With a 3-sigma assay being generally considered the minimum acceptable performance and a 6-sigma assay performance considered world-class, Sigma metrics and method decision charts can be used to help determine the optimal formulation for a product as illustrated with the hypothetical total PSA example (9). Additionally, the example showed that Sigma metrics and method decision charts could be used to determine the upper limits of the bias and precision values that should be considered during the development of an IVD product. Furthermore, manufacturers can create different method decision charts for different total error requirements. While a manufacturer’s assay may be developed with a target market in mind, and the manufacturer might assume most laboratories within the target market would use a specific TEa source, understanding how laboratories that use a different TEa source can aid the manufacturer in advising the laboratory. This information can also assist the laboratory in knowing the kind of performance to expect.
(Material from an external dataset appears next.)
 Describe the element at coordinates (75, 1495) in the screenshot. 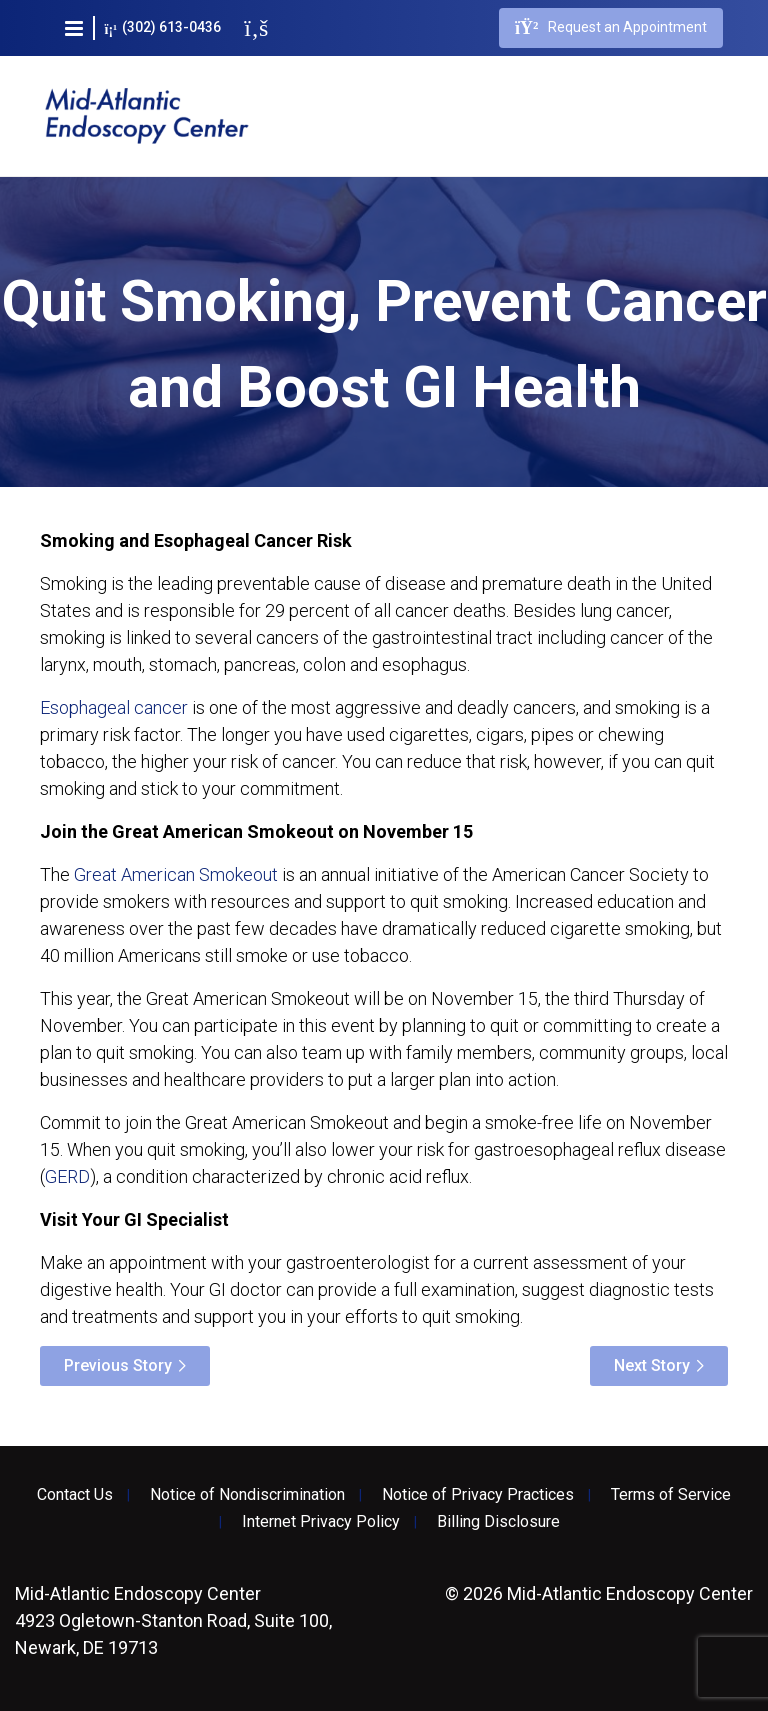 I see `Contact Us` at that location.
Another point to consider when using Sigma metrics is that bias and precision influence the Sigma metrics differently, with precision having a greater impact. Petersen and Klee elaborate on this topic 2014 in their paper (19).
This exercise used total PSA as an example of how performance specifications for bias and precision could be set. It should be noted that there is not a certified reference material for total PSA and thus the bias aspect of the analyte could only be estimated relative to a stated total PSA method or material. While the bias for total PSA is not a bias in the sense that it is estimated against a universally recognized true value, this exercise was meant to demonstrate how Sigma metrics could be used during product development and the analyte is an example meant to illustrate the concept.
There are several limitations with this approach, one of the most obvious being that there are many other factors besides precision, bias and sigma performance must be considered when making decisions during product development. The example is intentionally over-simplified to highlight the key details in the decision-making process. During the actual product development process, many other factors including stability, manufacturability, cost, etc., must be considered when choosing amongst various product formulations. Another limitation is that not all laboratories use Sigma metrics or TEa specifications, so even if the manufacturer develops a product with sigma performance in mind, the optimization may not translate to the needs of those laboratories. Additionally, any estimate of sigma performance is just a snapshot in time and can vary across different concentrations of the measurand. Despite such limitations, designing products with high quality performance in mind up front will still result in better quality in the long run.
In conclusion, using Sigma metrics and method decision charts when establishing analytical performance requirements can help manufacturers choose requirements that will optimize IVD assay product performance.